Chapter Six

I enjoy convalescence. It is the part that makes the illness worth while

(G. B. Shaw, Back to Methuselah)

At 2 a.m. the inevitable occurred; but fortunately Morse managed to attract the quick attention of the nurse as she'd flitted like some Nightingale around the darkened wards. The noise of the curtains being drawn around his bed sounded to Morse loud enough to rouse the semi-dead. Yet none of his fellow-patients seemed to stir, and she – the blessed girl! – had been quite marvellous.

'I don't even know which way up the thing should go,' confided Morse.

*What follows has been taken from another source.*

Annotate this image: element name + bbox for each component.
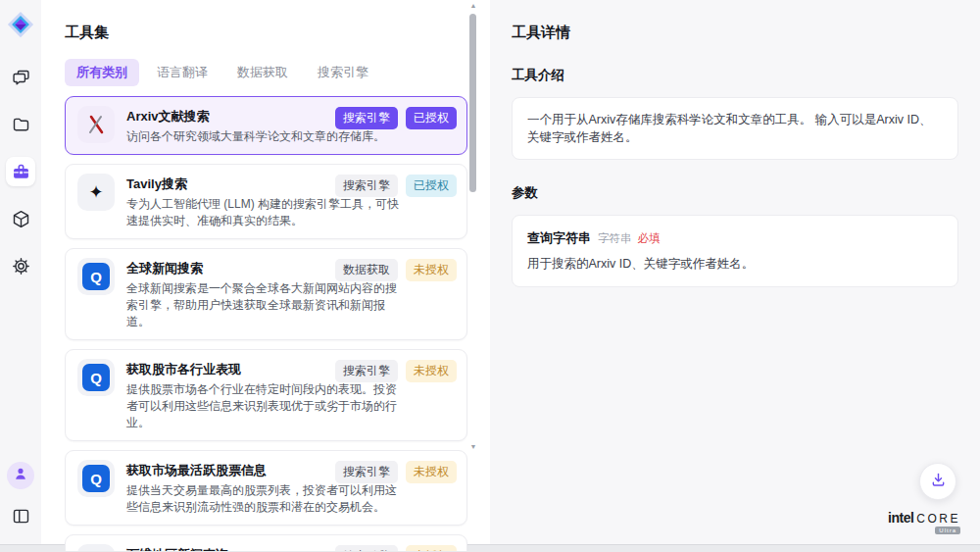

'Which way round, you mean!' Eileen (such was her name) had whispered, as she proceeded without the slightest embarrassment to explain exactly how the well-trained patient would negotiate this particular crisis. Then, leaving him with half a roll of white toilet-paper, and the firm assurance of a second coming within the next ten minutes, she was gone.

It was all over – consummated with a bowl of warm water and a brief squirt of some odiferous air-freshener. Whew! Not half as bad as Morse had feared – thanks to that ethereal girl; and as he smiled up gratefully at her, he thought there might have been a look in her eyes that transgressed the borders of perfunctory nursing. But Morse would always have thought there was, even if there wasn't; for he was the sort of man for whom some area of fantasy was wholly necessary, and his imagination followed the slender Eileen, as elegantly she walked away: about 5' 8' in height – quite tall really; in her mid-twenties; eyes greenish-hazel, in a delicately featured, high- cheekboned face; no ring of any on either hand. She looked so good, so wholesome, in her white uniform with its dark-blue trimmings.

Go to sleep, Morse!

At 7.30 a.m., after breakfasting on a single wafer of weetabix with an inadequate pour-over of semi-skimmed and no sugar), Morse noted with great satisfaction he NIL BY MOUTH embargo was now in abeyance, he poured himself a glass of water with the joy of a liberated hostage. There followed for him, that morning, standard readings of pulse-rate and blood-pressure, a bedside wash in a portable basin, the remaking of his bed, provision of a fresh jug of water (!), a flirting confab with Fiona, the purchase of The Times, a cup of Bovril from the gorgeous Violet, and (blessedly) not a single spoke stuck in the hospital machinery from the eminence grise installed at the seat of power.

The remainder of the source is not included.